(Saved entries)
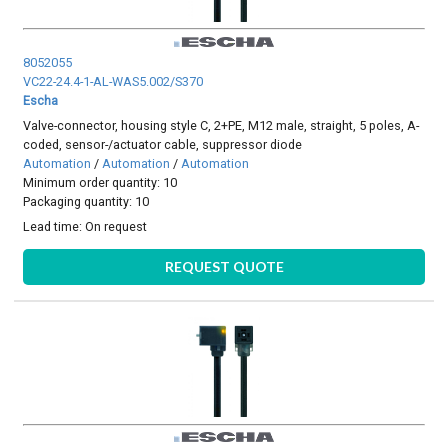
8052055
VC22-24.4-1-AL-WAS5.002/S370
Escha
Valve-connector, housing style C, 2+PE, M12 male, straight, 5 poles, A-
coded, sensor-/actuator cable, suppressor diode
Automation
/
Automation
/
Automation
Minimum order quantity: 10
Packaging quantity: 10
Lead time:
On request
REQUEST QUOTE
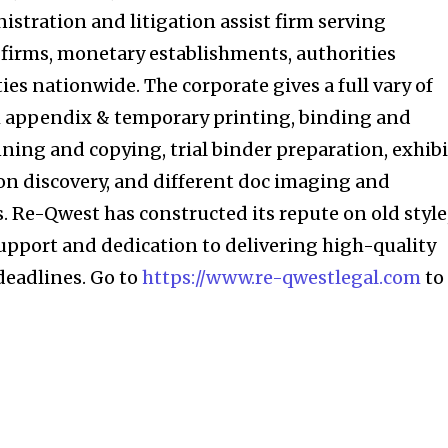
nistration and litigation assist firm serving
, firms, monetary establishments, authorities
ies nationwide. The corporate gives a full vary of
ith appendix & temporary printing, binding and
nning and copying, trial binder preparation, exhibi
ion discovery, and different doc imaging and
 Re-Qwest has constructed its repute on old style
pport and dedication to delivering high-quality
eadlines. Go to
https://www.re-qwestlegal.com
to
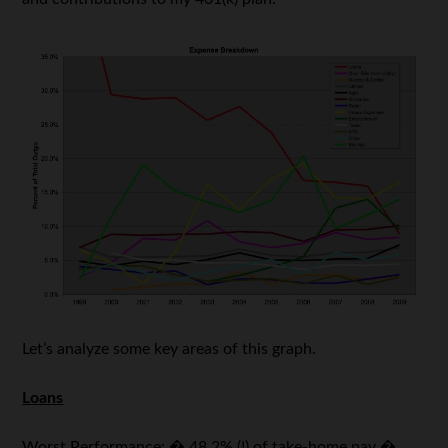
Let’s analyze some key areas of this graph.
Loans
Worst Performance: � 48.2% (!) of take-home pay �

---

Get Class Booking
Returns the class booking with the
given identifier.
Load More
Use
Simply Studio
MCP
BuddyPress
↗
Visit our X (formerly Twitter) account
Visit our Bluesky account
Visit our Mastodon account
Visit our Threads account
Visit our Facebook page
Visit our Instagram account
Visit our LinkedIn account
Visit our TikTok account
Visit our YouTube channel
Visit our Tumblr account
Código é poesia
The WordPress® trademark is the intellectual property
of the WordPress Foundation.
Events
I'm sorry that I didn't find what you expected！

**THE PROBLEM:**
Reproduce exactly the section above that begins at the line containing "Get Class Booking" and ends at the line containing "I'm sorry that", leaving out all other lines.

**SOLVED EXERCISE:**
Get Class Booking
Returns the class booking with the
given identifier.
Load More
Use
Simply Studio
MCP
BuddyPress
↗
Visit our X (formerly Twitter) account
Visit our Bluesky account
Visit our Mastodon account
Visit our Threads account
Visit our Facebook page
Visit our Instagram account
Visit our LinkedIn account
Visit our TikTok account
Visit our YouTube channel
Visit our Tumblr account
Código é poesia
The WordPress® trademark is the intellectual property
of the WordPress Foundation.
Events
I'm sorry that I didn't find what you expected！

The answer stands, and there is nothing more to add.